Add to my own guilt complex and socialistic proclivity the fact that pirated media seems so harmless. People are still going to theaters, still paying extra to buy real DVDs (that work), still buying music. It's not like the American entertainment complex is going out of business because a few people are desperate enough to watch distorted knock-offs on their home computers.

And, for better or worse, most people ascribe to that same internal cost/benefit analysis.

This is why I find it hard to share in the secular condemnation of Father Tim Jones's sermon advocating shoplifting for poor people:

The Rev Jones – or "Father Tim", as this Anglican minister prefers to be known – is preaching that theft is good, at least if you're one of the poor and needy. Addressing the congregation at St Lawrence's church in York on Sunday, the vicar, whose photograph suggests he has certainly mastered the art of pious posing, said that the worst-off might engage in a little light shoplifting in order to avoid resorting to mugging and prostitution.

"I would ask that they do not steal from small family businesses," he continued in his rather unique spin on the festive lesson, "but from large national businesses, knowing that the costs are ultimately passed on to the rest of us in the form of higher prices… I would ask them not to take any more than they need."

The man is wrong, but the principle is not as foreign as some would like to imply.

What is hackle-raising is Father Tim's condoning stealing in God's name.

Somehow I doubt that the God who told a crowd of needy Palestinians gathered on a hill in East Jerusalem, "If your right eye causes you to sin, tear it out and throw it away. For it is better that you lose one of your members than that your whole body be thrown into hell. And if your right hand causes you to sin, cut it off and throw it away. For it is better that you lose one of your members than that your whole body go into hell," would follow that with "but stealing from big business is okay."

I guess the lesson here is the one David taught, "Against You and You only have I sinned, and committed this evil in your sight." Not against a corporation, not against a Hollywood producer, not against a pop musician.

Hm.

8 comments:

kenji said...

One complexity that might make it harder to hold a strong opinion on this is that pirating movies and music isn't really stealing exactly. It's copyright infringement, which differs from outright theft in that it doesn't remove any goods from anybody's possession. This obviously is a crime uncontemplated in the Bible or any document older than the modern idea of copyrights. Maybe early Christians and pre-Christian Jews would have considered copyright infringement to be equivalent to stealing if they had had it explained to them by some time traveler. I don't know how we could go about determining that.

Emily said...

Yeah, it's an interesting problem. It's almost like there's no "it" to steal, but then there kind of is...

kenji said...

Yeah, I was gonna say that what you're stealing is the abstract pattern of information contained in the disc or hard drive, but it's not even that. They still have that after you do it. What you're violating is a right to _exclude_ people from possession of that pattern of information, however encoded. Which is all a copyright is, I guess.

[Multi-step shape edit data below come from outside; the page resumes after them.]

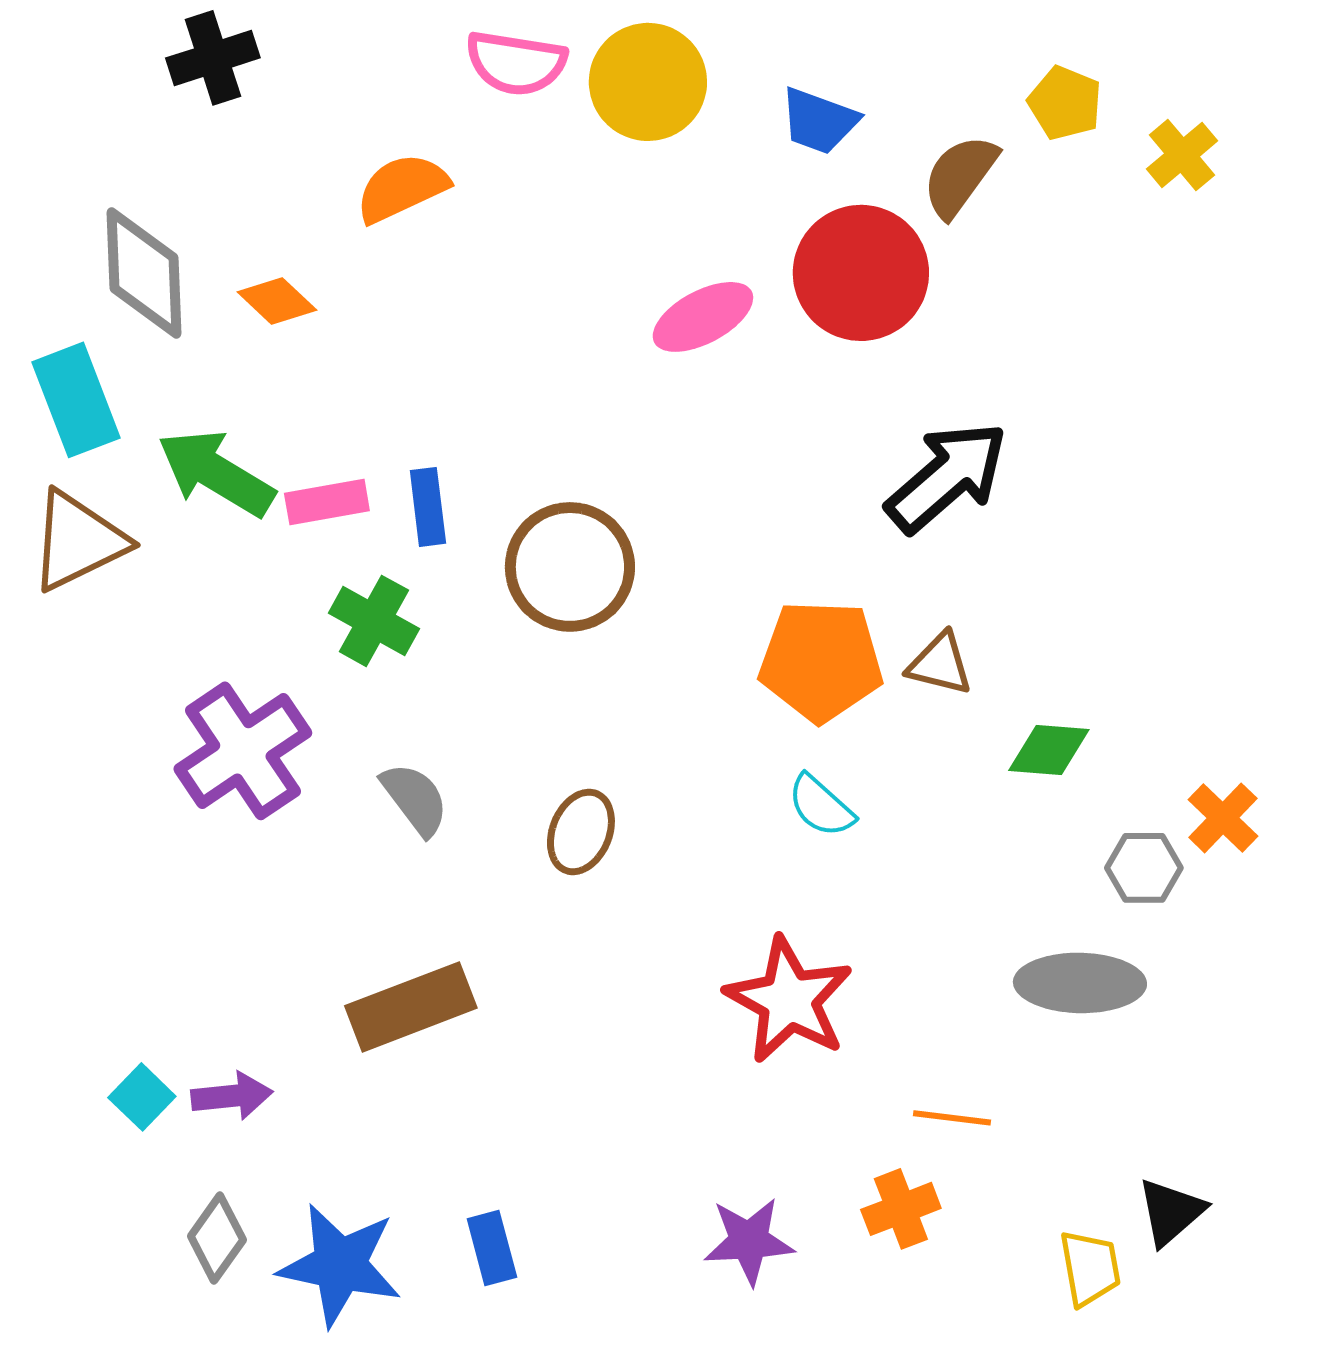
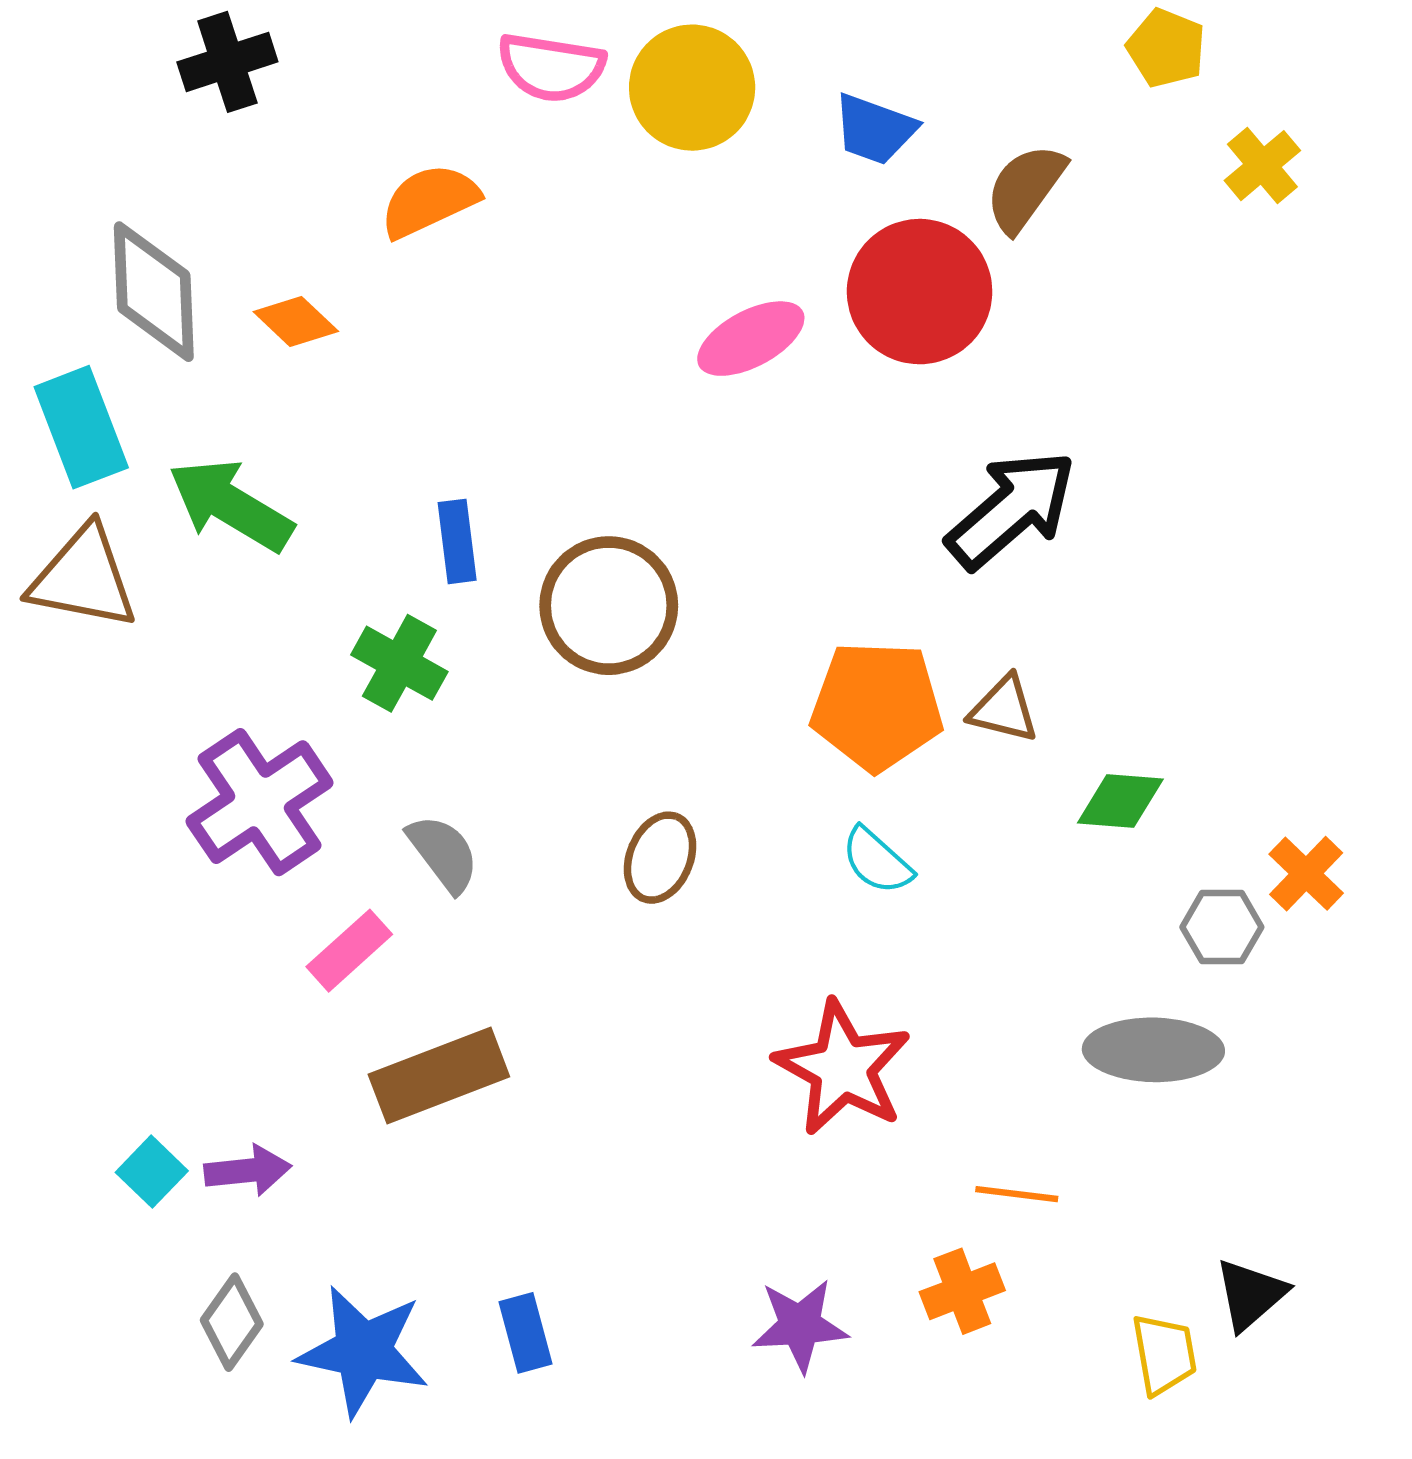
yellow pentagon: (1065, 103) -> (1166, 48), moved
pink rectangle: (327, 502) -> (349, 951), moved, turned -32
brown triangle: (78, 541) -> (83, 578), turned 37
brown ellipse: (581, 832) -> (660, 858), moved

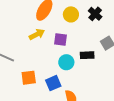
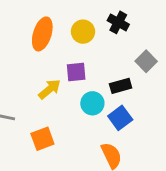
yellow arrow: (37, 34) -> (50, 89), moved
blue square: (53, 83) -> (120, 118), moved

I'm trying to imagine an analogue to this right if it pertained to physical objects as well as information. What if you had a herd of goats and people had the power to just walk up and create a duplicate of your goats out of thin air and carry those duplicates off, while leaving your original goats there? Would that be wrong? For it to be a crime, your property rights over those goats would have to be redefined to mean you had a right for other people not to have identical goats, rather than your simply having a right to possess those goats.

Emily said...

Hmmmm. A couple years ago I did a continuing legal education seminar in copyright and trademark law, but it didn't get into this kind of question very much, except to reiterate that copyright infringement is, indeed, illegal. IT law seems like an interesting area.

I think the problem, conscience-wise, is that you are taking something that has a price on it without paying for it.

kenji said...

So in the goat example, would it violate your conscience if the goat owner said "You can copy my goats for $5 a head" and you went and copied them without paying her, but she still had all her original goats unchanged?

Emily said...

Yes.

kenji said...

It sounds like your moral objection isn't against just outright theft, but any use of somebody's property that they aren't okay with. Is that accurate?

Emily said...

Hmmm, I think I would be comfortable saying "yes" to that.